[Supplied material]

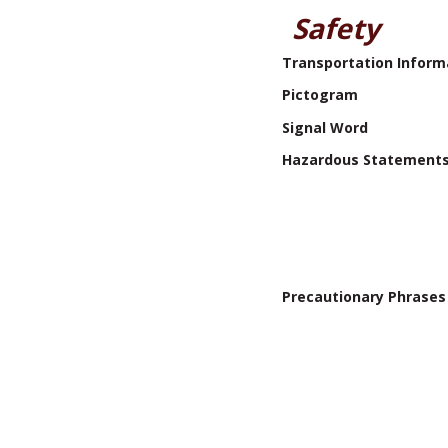
Safety
Transportation Inform
Pictogram
Signal Word
Hazardous Statement
Precautionary Phrases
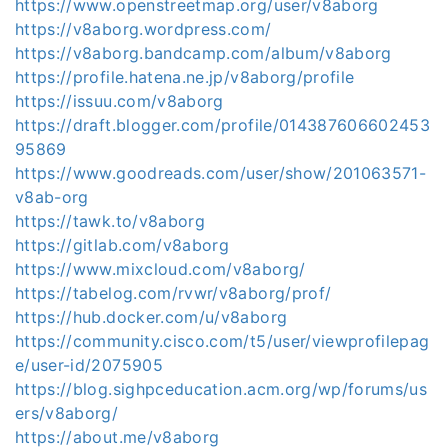
https://www.openstreetmap.org/user/v8aborg
https://v8aborg.wordpress.com/
https://v8aborg.bandcamp.com/album/v8aborg
https://profile.hatena.ne.jp/v8aborg/profile
https://issuu.com/v8aborg
https://draft.blogger.com/profile/014387606602453
95869
https://www.goodreads.com/user/show/201063571-
v8ab-org
https://tawk.to/v8aborg
https://gitlab.com/v8aborg
https://www.mixcloud.com/v8aborg/
https://tabelog.com/rvwr/v8aborg/prof/
https://hub.docker.com/u/v8aborg
https://community.cisco.com/t5/user/viewprofilepag
e/user-id/2075905
https://blog.sighpceducation.acm.org/wp/forums/us
ers/v8aborg/
https://about.me/v8aborg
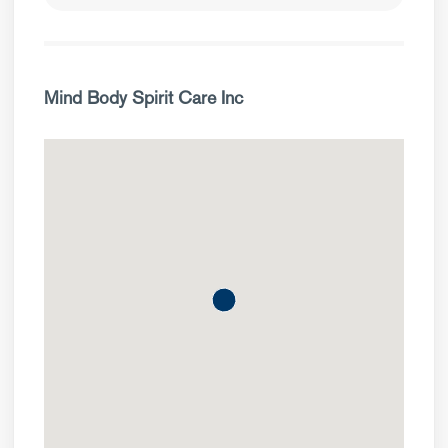
Mind Body Spirit Care Inc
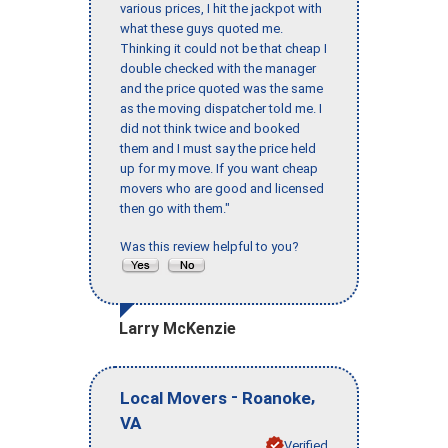
various prices, I hit the jackpot with
what these guys quoted me.
Thinking it could not be that cheap I
double checked with the manager
and the price quoted was the same
as the moving dispatcher told me. I
did not think twice and booked
them and I must say the price held
up for my move. If you want cheap
movers who are good and licensed
then go with them."
Was this review helpful to you?
Larry McKenzie
-
,
Local Movers
Roanoke
VA
Verified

[/Supplied material]

(Exercise) From the data above, copy each line where the string "user" appears.

(Solved problem)
https://www.openstreetmap.org/user/v8aborg
https://www.goodreads.com/user/show/201063571-
https://community.cisco.com/t5/user/viewprofilepag
e/user-id/2075905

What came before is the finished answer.